DOM as a metric for monitoring web sobriety?

Reading Time: 3 minutes

Choosing the right metric to assess its impact is critical in a sobriety approach.

We have validated the use of energy in our tools ( and for more details). We do however use and measure other metrics such as CPU. This metric can however be complex to measure and some tools or teams use other more technically accessible elements. The CPU is an interesting metric to measure the resource footprint on the terminal side. Indeed, we have carried out measurements on several hundred sites and it is clear that the CPU is the most important metric for analysing the impact of software. This is why all the models that use the data exchanged to calculate the impact of the terminal are not consistent. CPU-based models (such as the Power API) are preferred.

However, it is necessary to be rigorous in the analysis of this metric as there may be interpretation biases (Example of criticism on the CPU). The criticism must be even more important on the way to obtain this metric, and more particularly in the case of modelling the CPU. This is the case, for example, with methods for projecting the CPU into the web from DOM elements.

This is based on the assumption that the structure of the DOM has an impact on the resource consumption of the terminal. The more complex the dom, the more it needs to be processed by the browser, the more resources (CPU and RAM) it uses and the more environmental impact it creates.

Assuming that the hypothesis of a correlation between DOM complexity and environmental impact is valid, the metric often used is the number of elements. A DOM with many elements may be complex but not systematically so. To take into account the complexity of the DOM, it would be necessary to take into account the architecture of the DOM, in particular the depth, the type of node (not all nodes have the same impact on the browser…). The choice of the number of DOM elements is therefore debatable.

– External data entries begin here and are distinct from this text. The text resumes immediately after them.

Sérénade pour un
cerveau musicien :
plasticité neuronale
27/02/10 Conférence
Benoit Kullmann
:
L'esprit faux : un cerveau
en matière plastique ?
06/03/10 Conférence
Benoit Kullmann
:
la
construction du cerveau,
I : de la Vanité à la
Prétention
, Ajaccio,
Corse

But is the choice of DOM complexity a viable assumption? There are several criticisms of this.

The DOM is a raw structure that is not sufficient for the browser to display the page. The style is used with the DOM to create the CSSOM, a complexity of the style can thus greatly impact the CSSOM, even with a simple DOM. Then the layout tree is a structure that will allow the display to be managed (typos, sizes…), this management is much more complex to handle for browsers.

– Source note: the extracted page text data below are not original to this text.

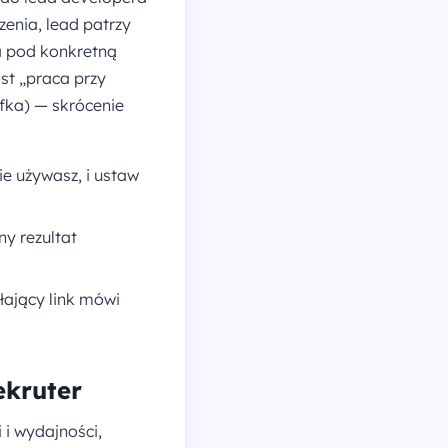
enia, lead patrzy
na pod konkretną
st „praca przy
fka) — skrócenie
ie używasz, i ustaw
ny rezultat
łający link mówi
ekruter
 i wydajności,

A DOM can be modified after its creation. This is called reflow and repaint. The browser will recalculate the layout and other things. This can happen several times during loading and after loading. The depth of the DOM (and not the number of elements) can influence but not only: the loading and execution of JS code are to be taken into account.

Independently of the DOM, resource consumption can be impacted by various processes on the terminal. In particular, all the JS processing that will be executed when the page is loaded. This cost is currently the main cost on the CPU in the web. And you can have a DOM with 100 elements (not many) and a JS gas factory.

Graphics animations will increase resource consumption without necessarily impacting the DOM. Even if most of this processing is handled by the GPU, the resource impact is not negligible. We can also put in this category the launching of videos, podcasts (and more generally media files) and ads.

There are also many other sources of resource consumption: ungrouped network requests, memory leaks.

The use of the DOM should therefore be used with great care. It is best used as a software quality metric that indicates “clean HTML”. Reducing the number of DOM elements and simplifying the DOM structure may be a good sobriety practice but not a sobriety reduction or CO2 calculation KPI.